One or more selector functions to choose feature columns.

batch_col

Name of the column containing batch identifiers.

sample_type_col

Name of the column containing sample type.

reference_type

Value(s) in sample_type_col that identify reference samples to use for batch correction. Default is "reference".

method

Correction method:

"median_ratio" (default): Scale by ratio of reference medians
"mean_ratio": Scale by ratio of reference means
"median_center": Center batches to common median
"mean_center": Center batches to common mean

target_batch

Which batch to use as reference.

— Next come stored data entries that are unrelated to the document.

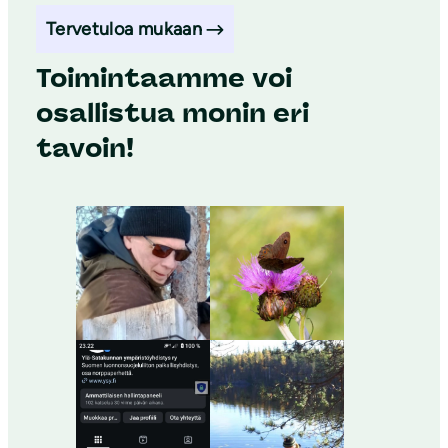
Tervetuloa mukaan
Toimintaamme voi
osallistua monin eri
tavoin!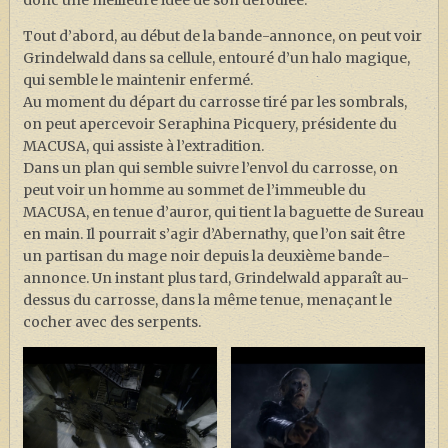
Tout d’abord, au début de la bande-annonce, on peut voir
Grindelwald dans sa cellule, entouré d’un halo magique,
qui semble le maintenir enfermé.
Au moment du départ du carrosse tiré par les sombrals,
on peut apercevoir Seraphina Picquery, présidente du
MACUSA, qui assiste à l’extradition.
Dans un plan qui semble suivre l’envol du carrosse, on
peut voir un homme au sommet de l’immeuble du
MACUSA, en tenue d’auror, qui tient la baguette de Sureau
en main. Il pourrait s’agir d’Abernathy, que l’on sait être
un partisan du mage noir depuis la deuxième bande-
annonce. Un instant plus tard, Grindelwald apparaît au-
dessus du carrosse, dans la même tenue, menaçant le
cocher avec des serpents.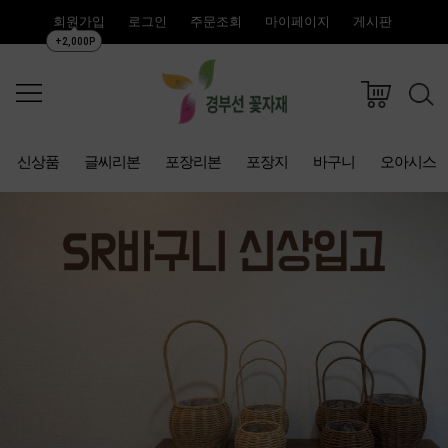
회원가입
로그인
주문조회
마이페이지
게시판
+2,000P
신상품
글씨리본
포장리본
포장지
바구니
오아시스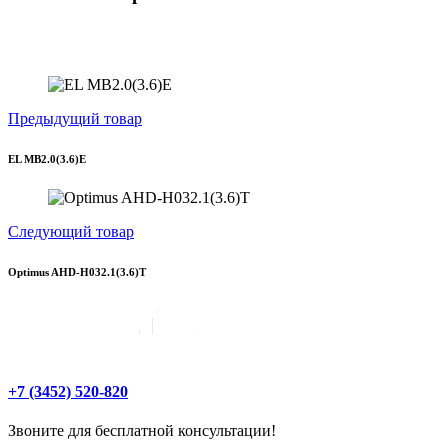
Предыдущий товар
EL MB2.0(3.6)E
Следующий товар
Optimus AHD-H032.1(3.6)T
+7 (3452) 520-820
Звоните для бесплатной консультации!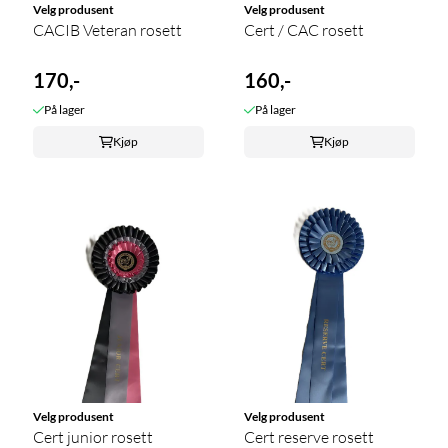
Velg produsent
Velg produsent
CACIB Veteran rosett
Cert / CAC rosett
170,-
160,-
På lager
På lager
Kjøp
Kjøp
Velg produsent
Velg produsent
Cert junior rosett
Cert reserve rosett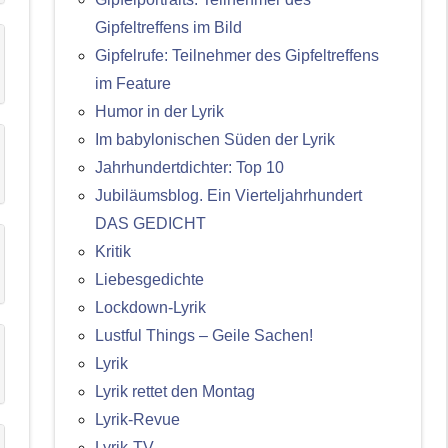
Gipfeltreffens im Bild
Gipfelrufe: Teilnehmer des Gipfeltreffens
im Feature
Humor in der Lyrik
Im babylonischen Süden der Lyrik
Jahrhundertdichter: Top 10
Jubiläumsblog. Ein Vierteljahrhundert
DAS GEDICHT
Kritik
Liebesgedichte
Lockdown-Lyrik
Lustful Things – Geile Sachen!
Lyrik
Lyrik rettet den Montag
Lyrik-Revue
Lyrik-TV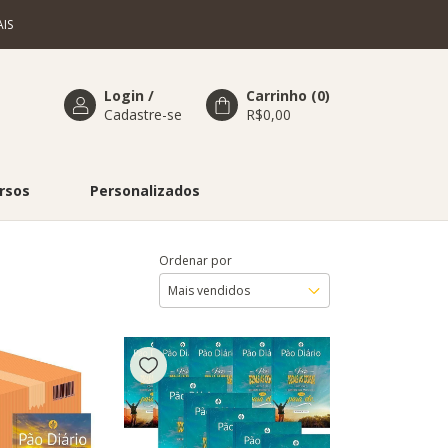
IS
Login
/
Carrinho
(
0
)
Cadastre-se
R$0,00
rsos
Personalizados
Ordenar por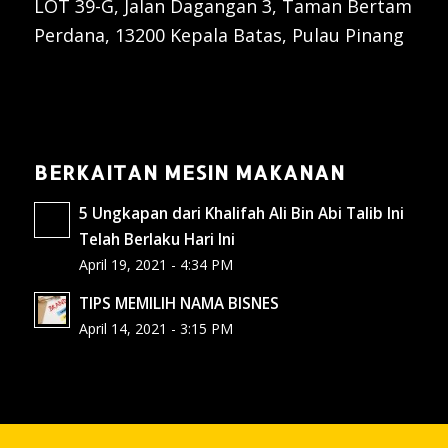
LOT 39-G, Jalan Dagangan 3, Taman Bertam
Perdana, 13200 Kepala Batas, Pulau Pinang
BERKAITAN MESIN MAKANAN
5 Ungkapan dari Khalifah Ali Bin Abi Talib Ini
Telah Berlaku Hari Ini
April 19, 2021 - 4:34 PM
TIPS MEMILIH NAMA BISNES
April 14, 2021 - 3:15 PM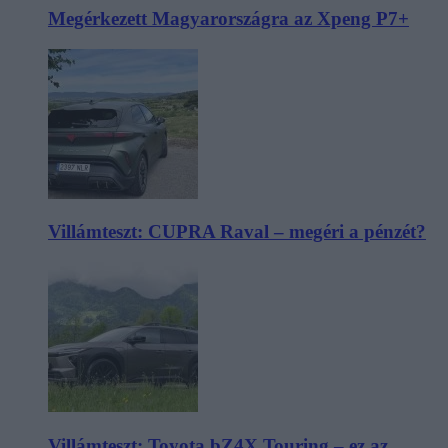
Megérkezett Magyarországra az Xpeng P7+
Villámteszt: CUPRA Raval – megéri a pénzét?
Villámteszt: Toyota bZ4X Touring – ez az,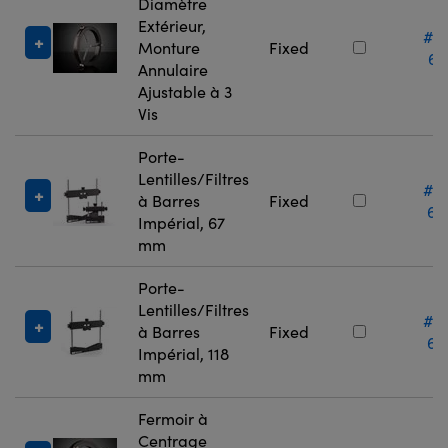
Diamètre
Extérieur,
#0
Monture
Fixed
67
Annulaire
Ajustable à 3
Vis
Porte-
Lentilles/Filtres
#0
à Barres
Fixed
66
Impérial, 67
mm
Porte-
Lentilles/Filtres
#0
à Barres
Fixed
66
Impérial, 118
mm
Fermoir à
Centrage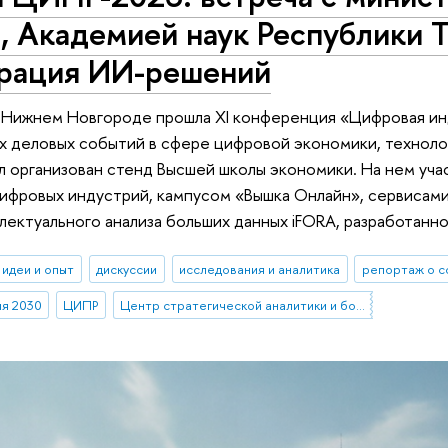
, Академией наук Республики Т
рация ИИ-решений
 в Нижнем Новгороде прошла XI конференция «Цифровая 
х деловых событий в сфере цифровой экономики, технол
 организован стенд Высшей школы экономики. На нем уча
ифровых индустрий, кампусом «Вышка Онлайн», сервисами 
лектуального анализа больших данных iFORA, разработан
идеи и опыт
дискуссии
исследования и аналитика
репортаж о с
я 2030
ЦИПР
Центр стратегической аналитики и больших данных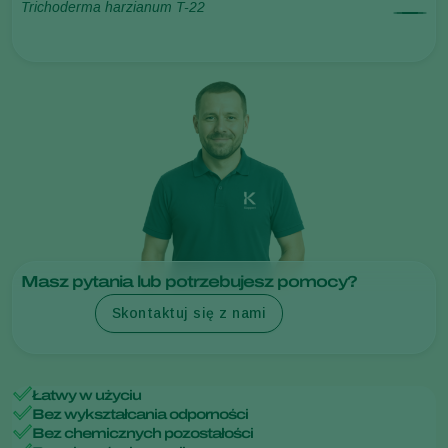
Trichoderma harzianum T-22
Masz pytania lub potrzebujesz pomocy?
Skontaktuj się z nami
Łatwy w użyciu
Bez wykształcania odporności
Bez chemicznych pozostałości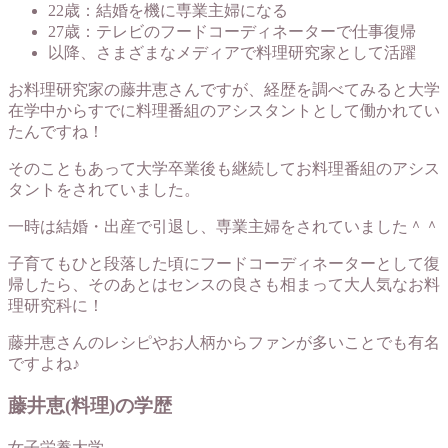
22歳：結婚を機に専業主婦になる
27歳：テレビのフードコーディネーターで仕事復帰
以降、さまざまなメディアで料理研究家として活躍
お料理研究家の藤井恵さんですが、経歴を調べてみると大学
在学中からすでに料理番組のアシスタントとして働かれてい
たんですね！
そのこともあって大学卒業後も継続してお料理番組のアシス
タントをされていました。
一時は結婚・出産で引退し、専業主婦をされていました＾＾
子育てもひと段落した頃にフードコーディネーターとして復
帰したら、そのあとはセンスの良さも相まって大人気なお料
理研究科に！
藤井恵さんのレシピやお人柄からファンが多いことでも有名
ですよね♪
藤井恵(料理)の学歴
女子栄養大学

Default is the first batch (alphabetically). Can also be "global" to use global reference median/mean.

min_ref

Minimum number of reference samples per batch. Default is 2.

role

Not used by this step.

trained

Logical indicating if the step has been trained.

skip

Logical. Should the step be skipped when baking?

id

Unique step identifier.

Value

An updated recipe with the new step added.

Details

Correction Methods

Median/Mean Ratio: Multiplies all samples in a batch by: target_reference / batch_reference

This preserves relative differences within batches while aligning batch centers.

Median/Mean Center: Subtracts the difference between batch reference and target reference. This is appropriate for log-transformed data.

Reference Samples

Reference samples should be identical samples run in each batch (e.g., pooled QC, reference material). The step will error if any batch lacks sufficient reference samples.

Examples

library(recipes)

# Data with batch effects
data <- data.frame(
  sample_id = paste0("S", 1:20),
  sample_type = rep(c("reference", "unknown", "unknown", "unknown", "reference"), 4),
  batch_id = rep(c("B1", "B1", "B2", "B2"), 5),
  feature1 = c(rep(100, 10), rep(120, 10)) + rnorm(20, sd = 5),  # Batch effect
  feature2 = c(rep(50, 10), rep(45, 10)) + rnorm(20, sd = 2)
)

rec <- recipe(~ ., data = data) |>
  update_role(sample_id, new_role = "id") |>
  step_measure_batch_reference(feature1, feature2, batch_col = "batch_id") |>
  prep()

corrected <- bake(rec, new_data = NULL)